Average days sales outstanding ("DSO") at March 31, 2014 was 119 days compared to 131 days at March 31, 2013. DSO is a measure of our ability to collect our accounts receivable and is calculated by dividing the total of the period-end gross accounts receivable balance by average daily revenue (i.e., in this case, revenue for the quarter divided by 90 days). The decrease in DSO in the first quarter of 2014 was caused by the increases in our revenue outpacing the growth in our accounts receivable. The overall level of DSO continues to be affected by the receivable due from the Libyan Organization for the Development of Administrative Centers ("ODAC") which is approximately $50,000,000 at March 31, 2014. This situation has had a detrimental effect on our operating cash flows over the last two years, and we have had to rely on borrowings under our Credit Agreement and Term Loan to support our operations. Excluding the ODAC receivable, the DSO would have been 89 days at March 31, 2014 and 95 days at March 31, 2013. Also, the age of our receivables is adversely affected by the timing of payments from our clients in Europe, Africa (other than Libya) and the Middle East, which have historically been slower than payments from clients in other geographic regions of the Company's operations.

Although we continually monitor our accounts receivable, we manage our operating cash flows by managing the working capital accounts in total, rather than by individual elements.
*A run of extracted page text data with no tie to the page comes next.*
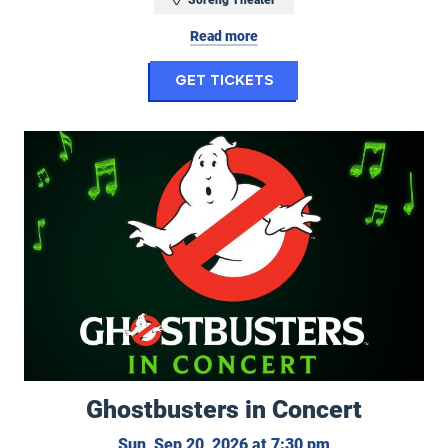
Read more
for Randy Feltface: 
Get Tickets
Ghostbusters in Concert
Ghostbusters in Concert
Sunday, Septemb
Sun, Sep 20, 2026 at 7:30 pm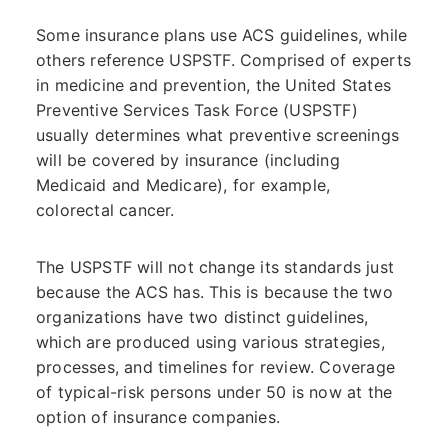
Some insurance plans use ACS guidelines, while
others reference USPSTF. Comprised of experts
in medicine and prevention, the United States
Preventive Services Task Force (USPSTF)
usually determines what preventive screenings
will be covered by insurance (including
Medicaid and Medicare), for example,
colorectal cancer.
The USPSTF will not change its standards just
because the ACS has. This is because the two
organizations have two distinct guidelines,
which are produced using various strategies,
processes, and timelines for review. Coverage
of typical-risk persons under 50 is now at the
option of insurance companies.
The primary elements of our working capital are accounts receivable, prepaid and other current assets, accounts payable and deferred revenue. Accounts receivable consist of billing to our clients for our consulting fees and other job-related costs. Prepaid expenses and other current assets consist of prepayments for various selling, general and administrative costs, such as insurance, rent, maintenance, etc. Accounts payable consist of obligations to third parties relating primarily to costs incurred for specific engagements, including pass-through costs such as subcontractor costs. Deferred revenue consists of payments received from clients in advance of work performed.

From year to year, the components of our working capital accounts may reflect significant changes. The changes are due primarily to the timing of cash receipts and payments within our working capital accounts combined with increases in our receivables and payables relative to the increase in our overall business, as well as our acquisition activity.

Investing Activities Net cash used in investing activities was $1,352,000 which was used to purchase computers, office equipment, furniture and fixtures.

27 -------------------------------------------------------------------------------- Table of Contents Financing Activities Net cash provided by financing activities was $4,106,000. We received $4,800,000 from borrowings under our various credit facilities. We also received $172,000 from purchases under our Employee Stock Purchase Plan and the exercise of stock options. Due to banks decreased $2,000 as amounts paid were finally funded by the banks. Payments on notes payable amounted to $864,000.

Recent Accounting Pronouncements In February 2013, the FASB issued ASU No. 2013-04 which provides guidance for the recognition, measurement, and disclosure of obligations resulting from joint and several liability arrangements for which the total amount of the obligation is fixed at the reporting date, except for obligations addressed within existing guidance in U.S. GAAP. The guidance requires an entity to measure those obligations as the sum of the amount the entity agreed to pay on the basis of its arrangement among its co-obligors and any additional amount the reporting entity expects to pay on behalf of its co-obligors. The guidance also requires an entity to disclose the nature and amount of the obligation as well as other information about those obligations. The ASU is effective for fiscal years, and interim periods within those years, beginning after December 15, 2013 and requires retrospective application. Early adoption is permitted. Currently, the Company has no such arrangements. Effective January 1, 2014, the Company adopted the ASU which had no effect on the Company's results of operations, financial condition or liquidity.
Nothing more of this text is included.